FWIW, my FX-8370 and my 6700k are essentially indistinguishable without measuring whilst gaming in UHD. Even then, it's been demonstrated before that at 1440p the FX disadvantage is much smaller and at 2160p it's not worth mentioning. That doesn't mean that I'm recommending an older platform, it's just a fallacy to assume that you need Intel's single-thread performance advantage at all times in every gaming scenario.

I'd say that for my purposes, the FX series does shine in performance/£ whilst waiting for Zen and Skylake-e as viable replacements for my various systems.
I miss my 8350OC's nippiness and I've got a 4930k with 32 running 7pro. Single thread perf at 4.1 on the 8350 was definately superior to everything in the house except my 4.4 4771k, both of them are heatbeast chips... the 4930 doesn't instantly cook hotdogs (in fact I've actually got it's radiator aimed out the bottom of the case, even flat out in folding@home it runs cooler)
 
#22 ·
Quote:
Originally Posted by Liranan View Post

The time of single core performance is over. If you look at the latest games you will see that AMD's awful FX architecture matches and competes with Intel's far more expensive i7's because of their cores. Some games still suffer from developer laziness but a lot of newer games are coded to use up to eight threads. It's years late but finally FX' shine.

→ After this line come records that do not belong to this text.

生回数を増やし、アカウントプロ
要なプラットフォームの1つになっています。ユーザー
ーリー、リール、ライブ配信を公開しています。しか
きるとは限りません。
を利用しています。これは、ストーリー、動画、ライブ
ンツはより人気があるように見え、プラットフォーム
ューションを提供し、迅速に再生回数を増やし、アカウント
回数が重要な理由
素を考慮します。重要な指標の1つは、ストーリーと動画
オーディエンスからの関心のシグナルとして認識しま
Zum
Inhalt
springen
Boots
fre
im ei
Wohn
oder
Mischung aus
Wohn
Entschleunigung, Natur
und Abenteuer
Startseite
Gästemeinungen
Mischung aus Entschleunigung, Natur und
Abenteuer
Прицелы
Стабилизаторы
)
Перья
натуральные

I am not saying the BD uArch is a success, it's a failure of both hardware and software as developers are just lazy and have refused to properly thread their software. Saying that, I do hope that Zen can at least match IB or even Haswell's IPS (IPC in itself is meaningless) so that we get advancement in CPU architecture. We've been stuck in this paradigm for too long and it's time we shifted.
Um, I wasn't downplaying the importance of multicores lol. But what I really meant to say was, they need to catch up to Intel in terms of IPC so their entire line up of CPUs don't get stuck on below Intel's mainstream lineup in terms of prices. They are not going to survive when their highest end CPU is below $200, seriously lol.
 
#24 ·
I would wait for the driver update before buying! Maybe it has 100 more w than intended
tongue.gif
!
 
#25 ·
Quote:
The time of single core performance is over. If you look at the latest games you will see that AMD's awful FX architecture matches and competes with Intel's far more expensive i7's because of their cores
We've gotten to the point where the multithreaded performance of FX is very similar to the multithreaded performance of quad core i5's.

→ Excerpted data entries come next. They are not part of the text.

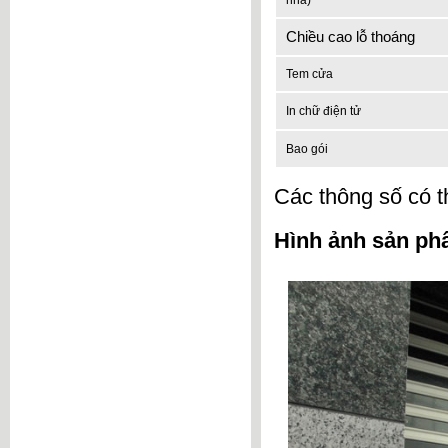
nhà)
Chiều cao lỗ thoáng
Tem cửa
In chữ điện tử
Bao gói
Các thông số có t
Hình ảnh sản p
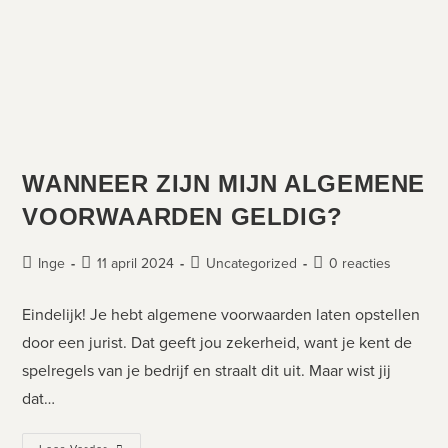
WANNEER ZIJN MIJN ALGEMENE
VOORWAARDEN GELDIG?
Inge
11 april 2024
Uncategorized
0 reacties
Eindelijk! Je hebt algemene voorwaarden laten opstellen
door een jurist. Dat geeft jou zekerheid, want je kent de
spelregels van je bedrijf en straalt dit uit. Maar wist jij
dat…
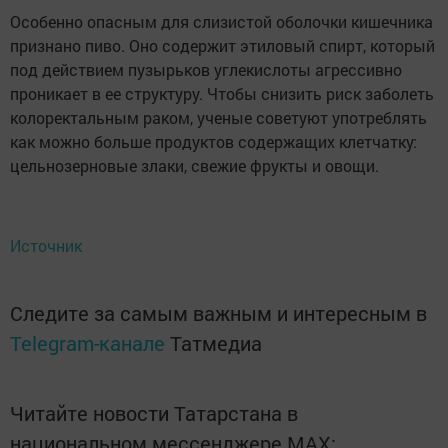
Особенно опасным для слизистой оболочки кишечника
признано пиво. Оно содержит этиловый спирт, который
под действием пузырьков углекислоты агрессивно
проникает в ее структуру. Чтобы снизить риск заболеть
колоректальным раком, ученые советуют употреблять
как можно больше продуктов содержащих клетчатку:
цельнозерновые злаки, свежие фрукты и овощи.
Источник
Следите за самым важным и интересным в
Telegram-канале
Татмедиа
Читайте новости Татарстана в
национальном мессенджере MАХ:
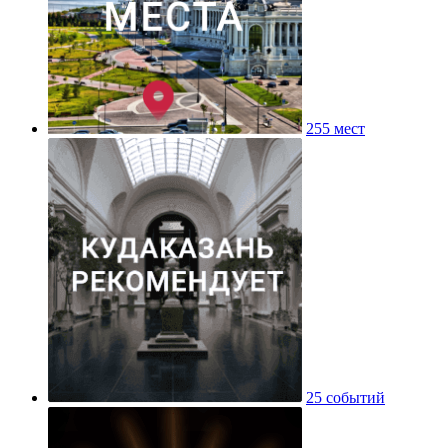
255 мест
25 событий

quad core skylake i5 actually beats Piledriver FX for x264 encoding which scales practically linearly with core count at this point.

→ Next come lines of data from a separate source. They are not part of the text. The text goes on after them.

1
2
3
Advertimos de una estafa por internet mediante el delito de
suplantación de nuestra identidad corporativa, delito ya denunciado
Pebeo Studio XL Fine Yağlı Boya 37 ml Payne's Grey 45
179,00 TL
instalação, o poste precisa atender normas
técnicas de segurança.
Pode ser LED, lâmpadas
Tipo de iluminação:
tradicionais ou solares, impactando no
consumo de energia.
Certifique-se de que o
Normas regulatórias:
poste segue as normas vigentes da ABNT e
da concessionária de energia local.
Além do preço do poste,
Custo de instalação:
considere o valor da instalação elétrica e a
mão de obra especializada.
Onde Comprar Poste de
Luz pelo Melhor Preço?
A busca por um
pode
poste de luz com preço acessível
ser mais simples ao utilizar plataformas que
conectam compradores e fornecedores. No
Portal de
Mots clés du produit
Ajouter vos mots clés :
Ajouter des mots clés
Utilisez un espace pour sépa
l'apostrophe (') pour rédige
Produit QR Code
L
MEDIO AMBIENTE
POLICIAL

i5 wins by a mile on everything that's not quite highly parallel by default, i3 often wins when they're not.

The most efficiently multithreaded games and engines show piledriver getting beaten by i5 and walked all over by faster CPU's.



I don't know what world you're living in, but it's nothing like mine
 
#26 ·
Quote:
Originally Posted by Cyro999 View Post

We've gotten to the point where the multithreaded performance of FX is very similar to the multithreaded performance of quad core i5's.

quad core skylake i5 actually beats Piledriver FX for x264 encoding which scales practically linearly with core count at this point.

i5 wins by a mile on everything that's not quite highly parallel by default, i3 often wins when they're not.

The most efficiently multithreaded games and engines show piledriver getting beaten by i5 and walked all over by faster CPU's.



I don't know what world you're living in, but it's nothing like mine
And you believe that graph?
You believe that FX 4320 is x2 faster than A10 7850K.. it is also faster than i3 6100.
- DX11 will never take pure advantages of multicore processors.

We will soon see six core on mainstream.
And also people that use PC also for work will need multicore CPUs... and it is great to have competition.

PS: what was techspot thinking at least they could normalize this graph! And try to tell me that that 8mb of L3will giveyou 2xboost? What a joke... what a joke.